I recently ran across a fairly new blog that has made my regular read list. Mill Hill Ave Command is written by Brooks Walsh, an EMS medical control Doc in Bridgeport, Connecticut who comes from an EMS background (former EMT and paramedic). His posts center around recent research or interesting calls his medics have brought in. The posts are intelligent, easy to read and may change the way you practice or at least how you think about calls you are on. Recent posts tackle the issues of spinal immobilization, pain management, STEMI, cardiac arrest resuscitation and NTG in CHF and ACS. Walsh is also the coauthor of a recent study published in Prehospital Emergency Care about paramedic attitudes toward pain management that is quite eye-opening.
Paramedic attitudes regarding prehospital analgesia.
One of the best things about EMS I have seen over the years is the influx of motivated young EMS doctors who came from the streets themselves, who respect the work we do and are actively working to improve our systems and the care we provide. Brooks Walsh is one of these docs. You won’t be disappointed when you check his blog out.








Brooks also has another blog, Doc Cottle’s Desk, which is geared towards residents but equally applicable to EMS.
Christopher, thanks for the heads up on his other blog. I have to check that out.
Brooks is a pretty sharp guy and I enjoy reading and commenting on his blog.
Peter -
Thanks for the kind words!
Mostly, the writing is a way to keep me out of trouble – idle hands, and all – and act as a bully pulpit for certain issues. I don’t quite write with the same literary flavor as you do in many of your posts, but I’m hoping the gratuitous Tommy Boy and Simpsons references distract readers from that shortcoming.
Brooks
I just spent a pleasant hour reading through some of the posts on Doc Cottle’s blog. Really good stuff.

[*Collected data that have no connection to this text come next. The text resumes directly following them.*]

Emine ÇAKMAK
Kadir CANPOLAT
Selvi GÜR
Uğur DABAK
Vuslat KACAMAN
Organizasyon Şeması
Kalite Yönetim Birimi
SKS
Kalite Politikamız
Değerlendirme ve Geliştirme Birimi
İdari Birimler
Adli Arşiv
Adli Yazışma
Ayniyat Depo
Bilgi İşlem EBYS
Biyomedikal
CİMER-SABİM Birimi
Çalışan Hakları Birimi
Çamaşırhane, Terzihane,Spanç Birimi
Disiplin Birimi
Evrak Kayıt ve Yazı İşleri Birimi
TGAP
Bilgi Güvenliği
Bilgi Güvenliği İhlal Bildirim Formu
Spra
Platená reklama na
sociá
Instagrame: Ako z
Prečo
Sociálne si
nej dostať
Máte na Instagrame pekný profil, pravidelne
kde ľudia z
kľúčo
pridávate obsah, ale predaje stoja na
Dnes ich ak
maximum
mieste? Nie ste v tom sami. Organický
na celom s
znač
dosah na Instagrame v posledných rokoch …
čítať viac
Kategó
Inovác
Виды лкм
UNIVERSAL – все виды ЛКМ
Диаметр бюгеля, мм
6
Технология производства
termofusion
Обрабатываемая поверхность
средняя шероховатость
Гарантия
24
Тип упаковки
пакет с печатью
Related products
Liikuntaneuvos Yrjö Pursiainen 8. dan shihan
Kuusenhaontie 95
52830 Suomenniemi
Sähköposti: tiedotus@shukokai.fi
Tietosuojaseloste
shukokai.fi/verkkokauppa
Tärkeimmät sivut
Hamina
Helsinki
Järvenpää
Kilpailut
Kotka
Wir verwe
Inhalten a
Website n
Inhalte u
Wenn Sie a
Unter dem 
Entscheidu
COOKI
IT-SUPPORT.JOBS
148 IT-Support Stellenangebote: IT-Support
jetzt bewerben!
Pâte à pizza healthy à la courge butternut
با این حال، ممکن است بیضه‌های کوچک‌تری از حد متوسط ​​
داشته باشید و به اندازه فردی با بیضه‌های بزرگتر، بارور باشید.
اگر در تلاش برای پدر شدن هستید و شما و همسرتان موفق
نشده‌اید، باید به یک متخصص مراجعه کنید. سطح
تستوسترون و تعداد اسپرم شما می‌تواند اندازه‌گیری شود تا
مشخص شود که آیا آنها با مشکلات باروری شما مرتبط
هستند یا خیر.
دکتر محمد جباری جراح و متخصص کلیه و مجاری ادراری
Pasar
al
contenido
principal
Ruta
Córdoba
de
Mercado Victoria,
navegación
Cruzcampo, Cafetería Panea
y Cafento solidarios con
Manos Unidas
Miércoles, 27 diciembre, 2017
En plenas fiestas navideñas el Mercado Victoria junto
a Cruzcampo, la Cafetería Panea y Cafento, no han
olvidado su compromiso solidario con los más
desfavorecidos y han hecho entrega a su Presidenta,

Keep up the great work, Brooks!
best,
Peter
Down in New Zealand we are very, very aggressive when it comes to managing pain and are spoiled for choice
- Entonox (BLS)
- Methoxyflurane* (BLS)
- Paracetamol (BLS)
- Morphine (ILS)
- Fentanyl (ILS)
- Ketamine (ALS)
- Midazolam plus opiate (ALS)
The indication for relief of pain is “pain”; it does not matter from where it comes and we keep giving it until it goes away or significantly relieved enough that the patient is happy with it, the only limit is common sense, obviously not going to give somebody an inappropriate dose of morphine if their blood pressure is quite low or give ketamine to somebody with myocardial ischaemia.
There is no logical argument that can be presented that I can think of which would prevent any EMS system from having adequate analgesic options.
Inadequate education and a conservative medical director are not logical and do not count.
Sorry if I come off as being a bit “one-up-man-ship” like but it makes my blood boil when people do not have access to proper tools to treat their patients, or are unwilling to do so because of some archaic notions that have no biologic or pathologic basis in reality.